Novo pavilhão do hospital da Guarda em pleno funcionamento até finais de maio

No novo edifício já funcionam, desde 20 de janeiro, consultas externas
23 de abril de 2014 - 16h01



O presidente da Câmara Municipal da Guarda, Álvaro Amaro, anunciou hoje que, "até finais de maio", o novo pavilhão do Hospital Sousa Martins (HSM) deverá acolher todos os serviços para que foi construído.



"Há garantia escrita da ULS (Unidade Local de Saúde/Guarda) e da ARS (Administração Regional de Saúde do Centro) de que todos os serviços que são transferíveis para o novo bloco hospitalar sê-lo-ão, no limite, até finais de maio", disse hoje o autarca aos jornalistas no final da reunião do executivo municipal.

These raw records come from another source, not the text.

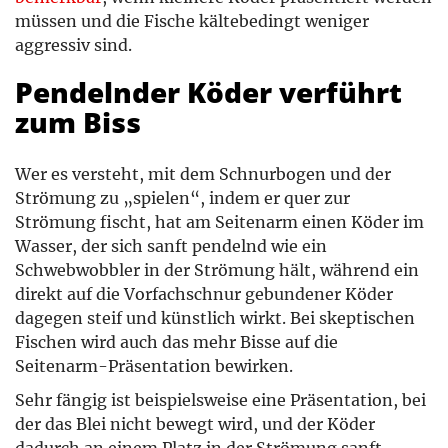
müssen und die Fische kältebedingt weniger
aggressiv sind.
Pendelnder Köder verführt
zum Biss
Wer es versteht, mit dem Schnurbogen und der
Strömung zu „spielen“, indem er quer zur
Strömung fischt, hat am Seitenarm einen Köder im
Wasser, der sich sanft pendelnd wie ein
Schwebwobbler in der Strömung hält, während ein
direkt auf die Vorfachschnur gebundener Köder
dagegen steif und künstlich wirkt. Bei skeptischen
Fischen wird auch das mehr Bisse auf die
Seitenarm-Präsentation bewirken.
Sehr fängig ist beispielsweise eine Präsentation, bei
der das Blei nicht bewegt wird, und der Köder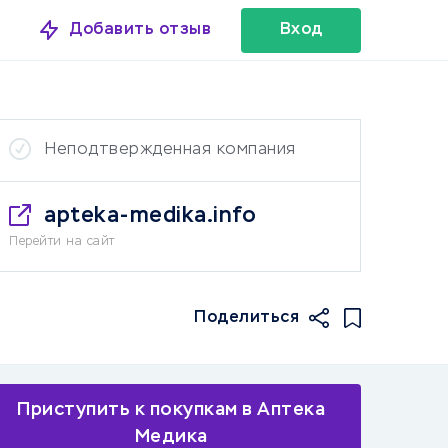
Добавить отзыв
Вход
Неподтвержденная компания
apteka-medika.info
Перейти на сайт
Поделиться
Приступить к покупкам в Аптека
Медика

Álvaro Amaro lembrou que no novo edifício já funcionam, desde o dia 20 de janeiro, as consultas externas, e que o atraso na transferência dos restantes serviços ficou a dever-se a problemas com o plano de segurança.



"Depois de se terem transferido alguns serviços em 20 de janeiro, foi necessário trabalhar mais, apelar a mais sentido de cooperação, apelar também à Autoridade Nacional de Proteção Civil (ANPC) que respeitando, naturalmente, as regras de segurança, como não pode deixar de ser, soube flexibilizar as suas posições", referiu.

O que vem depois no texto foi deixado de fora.